Using system dialogs in textmate commands / shell scripts (on a mac)

Sometimes you need to provide user input to your textmate scripts. The usual cocoa inputs as described in the textmate manual don’t work in a bash environment, therefor a wrapper is needed. One way to do this, is to use the library CocoaDialog. After the initial setup, as described here in the documentation we are able to call a dialog from the command shell which can now be exploited in our scripts.

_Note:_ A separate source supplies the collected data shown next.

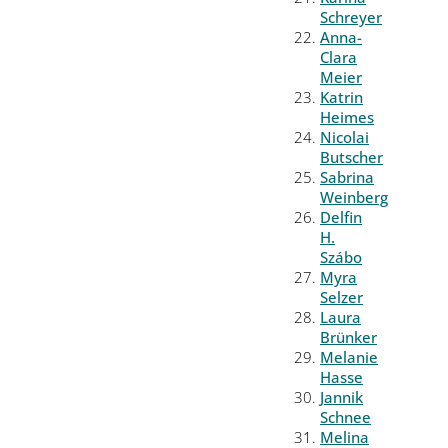
Schreyer
Anna-
Clara
Meier
Katrin
Heimes
Nicolai
Butscher
Sabrina
Weinberg
Delfin
H.
Szábo
Myra
Selzer
Laura
Brünker
Melanie
Hasse
Jannik
Schnee
Melina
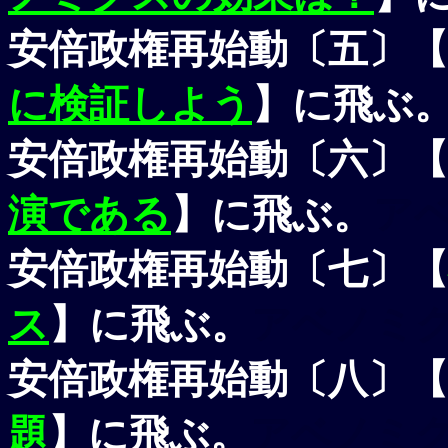
安倍政権再始動〔五〕【
に検証しよう
】に飛ぶ
安倍政権再始動〔六〕【
演である
】に飛ぶ。
ア
安倍政権再始動〔七〕【
ス
】に飛ぶ。
アベノミ
安倍政権再始動〔八〕【
題
】に飛ぶ。
アベノミ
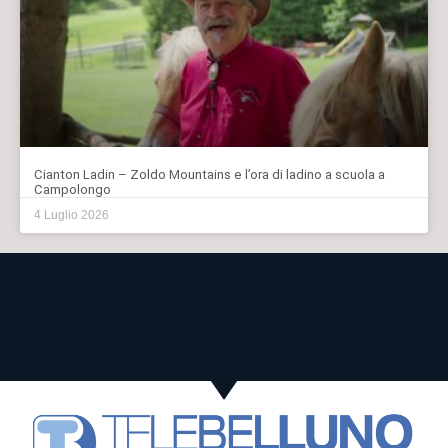
Cianton Ladin – Zoldo Mountains e l’ora di ladino a scuola a
Campolongo
4 Luglio 2026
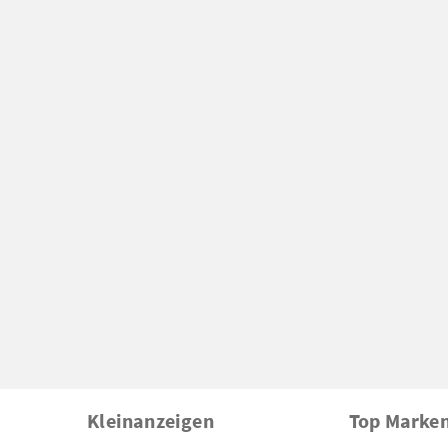
Kleinanzeigen
Top Marke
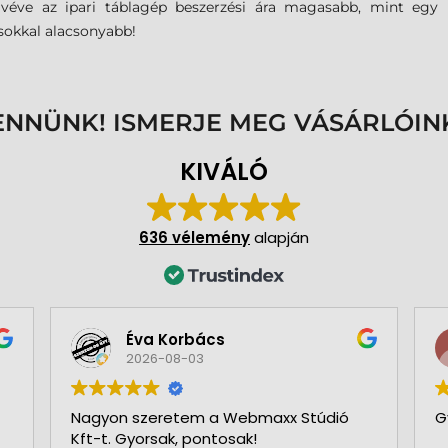
be véve az ipari táblagép beszerzési ára magasabb, mint egy
sokkal alacsonyabb!
ENNÜNK! ISMERJE MEG VÁSÁRLÓIN
KIVÁLÓ
636 vélemény
alapján
Éva Korbács
2026-08-03
Nagyon szeretem a Webmaxx Stúdió
G
Kft-t. Gyorsak, pontosak!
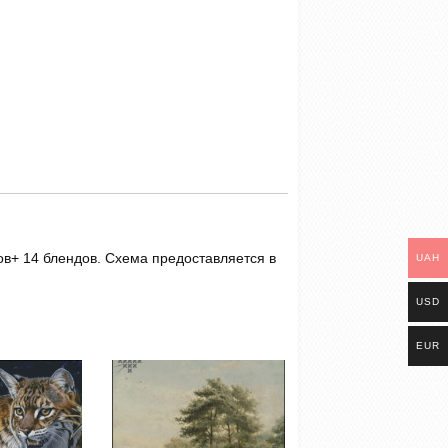
ов+ 14 блендов. Схема предоставляется в
UAH
USD
EUR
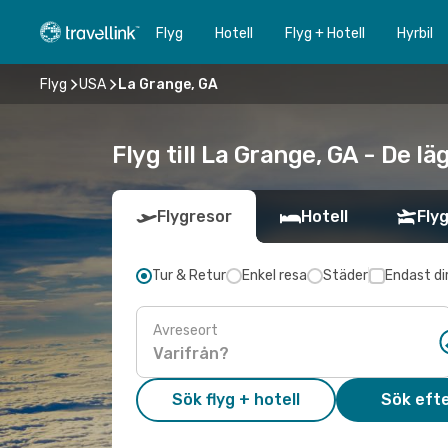
Flyg
Hotell
Flyg + Hotell
Hyrbil
Flyg
USA
La Grange, GA
Flyg till La Grange, GA - De l
Flygresor
Hotell
Flyg
Tur & Retur
Enkel resa
Städer
Endast di
Avreseort
Sök flyg + hotell
Sök efte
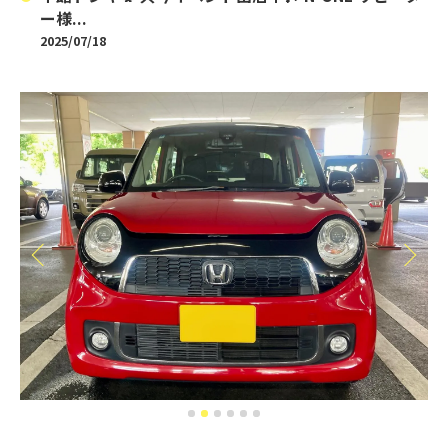
ー様...
2025/07/18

An example command to replace a placeholder in your textmate file with iterating numbers (more dialog examples can be found on the cocoadialog examples page):

#!/usr/bin/perl -w
use strict;

our $CD = "$ENV{HOME}/Applications/CocoaDialog.app/Contents/MacOS/CocoaDialog";

my $rv = `$CD standard-inputbox --title "Enter increment start number" --no-newline \\
    --informative-text "Where to begin with incrementation?"`;

my ($button_rv, $retval) = split /\n/, $rv, 2;
my $inc = 1;

if ($button_rv == 1) {
     while(<>) { 
        if(m/^\\i\((\d+)\s*,\s*(\d+)\)$/) { 
                $retval=$1; 
                $inc=$2; 
                next; 
        } 
        while(s/\\i/$retval/) {$retval+=$inc;} 
        print; 
	} 
}

Now you can insert the placeholder \i whereever you like and apply your textmate command to replace every instance of the placeholder with an increasing number, starting by your provided number.